Di kampungku, alam adalah lumbung tempat kami mencari nafkah hidup sehari-hari. Kami ke hutan mencari kayu bakar, mencari rotan, berburu rusa, memancing ikan-ikan air tawar, dan sesekali menebang pohon besar untuk sekadar bahan baku bikin rumah kecil.
Adat istiadat kami mengajarkan bagaimana bersahabat dengan alam. Telah turun temurun kami diajarkan untuk menyayangi hutan. Kami mencari apa-apa yang bisa kami gunakan dari kekayaan yang dikandung hutan, dan itu telah dianjurkan untuk tidak mengambil hasil hutan secara berlebihan. Kami diajar berburu untuk sekadar mencari makan.

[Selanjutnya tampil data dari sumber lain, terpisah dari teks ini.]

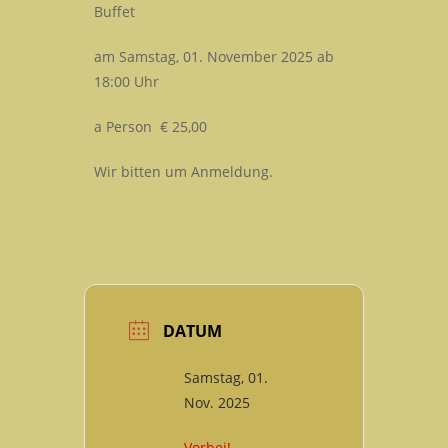
Buffet
am Samstag, 01. November 2025 ab
18:00 Uhr
a Person € 25,00
Wir bitten um Anmeldung.
DATUM
Samstag, 01.
Nov. 2025
Vorbei!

Kami diajar memilih pohon-pohon besar yang kayunya bagus dipakai sebagai material bangunan dan kami menebangnya satu atau dua pohon di antaranya hanya untuk pemenuhan bangunan itu. Tidak pernah lebih.
Berabad-abad lamanya nenek moyang kami hidup sebagai penjaga hutan, dan itu telah diwariskan kepada kami dengan cerita-cerita oral, dengan hukum-hukum adat yang lengkap. Tapi itu adalah cerita masa kecil kami. Sekarang hutan kami telah berubah menjadi ladang tempat para cukong-cukong kayu, pejabat pemerintahan korup, pejabat militer tamak, dan para konglomerat rakus mengeruk harta tanpa pernah jeda.

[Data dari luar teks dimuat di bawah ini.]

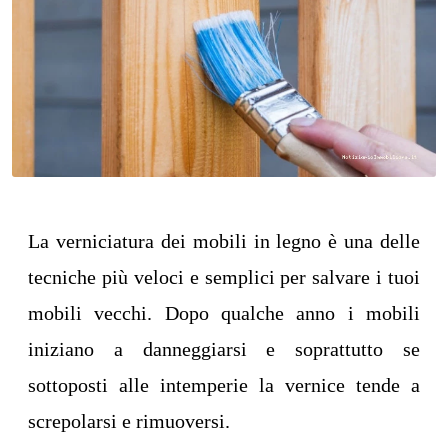
La verniciatura dei mobili in legno è una delle
tecniche più veloci e semplici per salvare i tuoi
mobili vecchi. Dopo qualche anno i mobili
iniziano a danneggiarsi e soprattutto se
sottoposti alle intemperie la vernice tende a
screpolarsi e rimuoversi.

Semuanya berawal dari kata pembangunan dan investasi. Pemerintah dengan tangan kekuasaannya mengkapling lahan-lahan hutan di belakang rumah kami untuk dibagi-bagikan kepada para pemilik modal. Ini adalah kiamat kecil bagi kami.
Hutan dirambah, pohon-pohon besar ditumbangkan, hewan-hewan liar kehilangan rumah mereka, tanah-tanah digali, batu-batu gunung dicongkel, dan tiap tahun sungai menangis dengan cara banjir bandang yang menghanyutkan rumah kayu kami, membinasakan tumbuhan dan hewan ternak kami.
Sementara para cukong, pejabat pemerintahan korup, pejabat militer tamak, dan para konglomerat rakus sedang berpesta pora dengan harta kekayaan yang dihasilkan dengan merusak hutan di belakang rumah. Kami kerap dijadikan terdakwa oleh para pegiat lingkungan yang saban bulan datang untuk mengajarkan kepada kami kiat-kiat menjaga hutan yang baik dan benar.
Mereka juga membagikan kepada kami brosur-brosur yang berisi istilah-istilah yang tidak kami mengerti, tapi dari itu semua, jelas ingin disampaikan bahwa; seolah-olah kamilah yang telah membikin hutan itu gundul, kamilah yang menyebabkan hewan-hewan liar punah, dan lain sebagainya.
Lalu kiamat kecil itu datang lagi, tepat ketika hujan pertama datang membawa banjir bandang dengan hebatnya. Lengkap sudah. Setelah hutan kami dirambah dengan hebatnya oleh kawanan orang-orang tamak, rakus, loba, serakah, kemudian kami didakwa oleh para aktivis lingkungan yang sok intelektuil sebagai orang yang tak tahu untung. Pelengkapnya adalah kami jadi tersangka yang pantas didera oleh amuk alam dengan kedatangan banjir bandang hampir setiap tahunnya.